Wednesday, February 24, 2010

Man, That White Noise?

The Morning Joe Rebuttal for February 24th, 2010


Observations:


1) I don’t think I would’ve liked to have read Joe Scarborough’s Twitter feed yesterday. He re-Tweeted some of the most disappointing stuff ever and it was all from the left. I have to say I was able to easily find consensus on my point amongst the white noise of vitriol, but the vitriol won the day, which is a loss for the left. I re-looked at my own column yesterday, and if the noisiest thing I wrote was that in defending Goldman Sachs by blaming the middle class for causing the mortgage crisis, you are representing the dark side, I feel like I employed restraint I was comfortable with.

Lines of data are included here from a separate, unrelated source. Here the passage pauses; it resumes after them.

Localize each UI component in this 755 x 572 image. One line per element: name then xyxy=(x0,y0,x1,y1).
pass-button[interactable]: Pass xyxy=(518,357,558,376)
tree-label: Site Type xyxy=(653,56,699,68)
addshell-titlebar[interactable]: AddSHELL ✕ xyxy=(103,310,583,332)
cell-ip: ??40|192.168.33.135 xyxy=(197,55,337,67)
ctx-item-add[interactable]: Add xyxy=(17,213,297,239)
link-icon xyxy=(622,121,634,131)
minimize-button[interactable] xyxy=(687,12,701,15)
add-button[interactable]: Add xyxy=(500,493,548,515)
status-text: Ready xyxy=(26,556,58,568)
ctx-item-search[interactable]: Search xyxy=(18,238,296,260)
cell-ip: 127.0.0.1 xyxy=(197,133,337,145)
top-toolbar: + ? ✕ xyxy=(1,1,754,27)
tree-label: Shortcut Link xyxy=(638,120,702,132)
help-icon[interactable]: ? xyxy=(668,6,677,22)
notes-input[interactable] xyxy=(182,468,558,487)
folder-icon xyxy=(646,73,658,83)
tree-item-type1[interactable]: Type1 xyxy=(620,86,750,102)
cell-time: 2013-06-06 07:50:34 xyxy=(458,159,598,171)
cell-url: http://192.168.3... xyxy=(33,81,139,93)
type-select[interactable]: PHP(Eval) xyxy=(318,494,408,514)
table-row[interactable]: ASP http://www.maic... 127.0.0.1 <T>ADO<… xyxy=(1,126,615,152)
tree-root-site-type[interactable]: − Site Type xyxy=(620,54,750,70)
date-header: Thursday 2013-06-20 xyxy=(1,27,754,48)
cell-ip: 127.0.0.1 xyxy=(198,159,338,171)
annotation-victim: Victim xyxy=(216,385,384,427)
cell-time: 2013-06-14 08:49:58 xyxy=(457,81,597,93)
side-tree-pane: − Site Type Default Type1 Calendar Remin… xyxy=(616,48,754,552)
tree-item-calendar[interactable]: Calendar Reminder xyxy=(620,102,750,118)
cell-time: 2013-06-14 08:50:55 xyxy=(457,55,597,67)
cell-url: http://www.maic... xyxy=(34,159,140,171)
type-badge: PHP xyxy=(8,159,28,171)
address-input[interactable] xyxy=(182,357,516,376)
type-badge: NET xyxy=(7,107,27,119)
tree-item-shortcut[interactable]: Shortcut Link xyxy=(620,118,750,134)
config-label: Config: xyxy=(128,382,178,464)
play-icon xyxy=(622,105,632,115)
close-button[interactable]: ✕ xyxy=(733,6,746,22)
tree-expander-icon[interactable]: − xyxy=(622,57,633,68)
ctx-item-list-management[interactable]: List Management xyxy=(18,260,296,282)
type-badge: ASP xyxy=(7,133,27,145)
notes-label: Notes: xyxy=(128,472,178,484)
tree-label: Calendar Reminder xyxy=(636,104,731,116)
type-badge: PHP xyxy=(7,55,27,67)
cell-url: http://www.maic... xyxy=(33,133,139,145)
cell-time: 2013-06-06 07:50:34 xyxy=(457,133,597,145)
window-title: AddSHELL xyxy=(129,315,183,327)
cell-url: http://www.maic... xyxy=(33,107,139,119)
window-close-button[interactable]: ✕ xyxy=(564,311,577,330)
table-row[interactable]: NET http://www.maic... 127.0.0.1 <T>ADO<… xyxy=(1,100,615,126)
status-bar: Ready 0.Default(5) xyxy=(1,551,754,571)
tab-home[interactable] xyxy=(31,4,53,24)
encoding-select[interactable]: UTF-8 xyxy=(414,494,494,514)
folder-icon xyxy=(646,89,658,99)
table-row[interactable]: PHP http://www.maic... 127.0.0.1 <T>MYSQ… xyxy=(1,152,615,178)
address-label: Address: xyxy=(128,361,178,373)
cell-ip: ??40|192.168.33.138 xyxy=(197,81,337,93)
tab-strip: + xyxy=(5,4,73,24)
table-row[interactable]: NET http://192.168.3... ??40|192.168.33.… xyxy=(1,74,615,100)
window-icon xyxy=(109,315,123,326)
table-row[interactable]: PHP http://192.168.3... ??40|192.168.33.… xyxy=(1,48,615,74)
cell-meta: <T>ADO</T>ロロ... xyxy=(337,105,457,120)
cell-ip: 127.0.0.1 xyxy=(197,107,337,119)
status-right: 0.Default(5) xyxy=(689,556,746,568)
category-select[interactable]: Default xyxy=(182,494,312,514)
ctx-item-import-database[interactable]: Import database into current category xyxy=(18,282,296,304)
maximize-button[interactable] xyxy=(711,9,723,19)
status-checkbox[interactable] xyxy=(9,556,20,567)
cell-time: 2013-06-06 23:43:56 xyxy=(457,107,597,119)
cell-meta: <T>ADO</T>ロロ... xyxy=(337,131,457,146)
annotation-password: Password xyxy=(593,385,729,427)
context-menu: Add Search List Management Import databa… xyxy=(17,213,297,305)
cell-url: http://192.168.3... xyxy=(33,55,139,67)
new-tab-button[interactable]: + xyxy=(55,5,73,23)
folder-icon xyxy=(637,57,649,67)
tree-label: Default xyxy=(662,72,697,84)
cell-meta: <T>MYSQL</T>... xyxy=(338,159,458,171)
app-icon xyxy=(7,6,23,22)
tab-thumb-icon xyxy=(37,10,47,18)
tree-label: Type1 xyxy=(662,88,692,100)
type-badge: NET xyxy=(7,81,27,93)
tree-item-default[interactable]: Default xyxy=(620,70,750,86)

But the consensus outside of the hatespeak was that Joe Scarborough talked over Chris Hayes. That he used volume and editing to cover a lack of debatable facts. Joe Scarborough knows that the white noise is the cost of doing business, so when he edits what he rebroadcasts on Twitter, and then plays the victim on today’s show, but doesn’t acknowledge the good part of the post show debate, he empowers his less classy detractors. They are allowed by Joe to defeat the message, by replacing it with hatespeak.


So if the left loses but the white noise agents win, Joe covers a loss by claiming a crime of non-contextual contempt on behalf of the left, where is the progress? I hate to say it but victims aren’t winners either. You would have been better off to do what you normally do, what your best analytics tell you to do: white noise is meant to be filtered out, and you probably should attempt to make the Chris Hayes debate recur with a level playing field. Test your ability to defend your philosophy, but don't bury it using the left’s white noise as your defense.


Chris will be there to offer up that challenge any time you want, I’m guessing.


2) For me, the big numbers went unconnected today, again. The jobs bill is $15 billion, the Wall Street bonus pool $20 billion. And everyone is high-fiving each other. What a win-win! We have declared the jobs bill pocket change. Simultaneously, we have talked of the recurrence of a single employee of a Wall Street firm getting $30,000 to $9 million in bonuses per head, which is the opposite of pocket change.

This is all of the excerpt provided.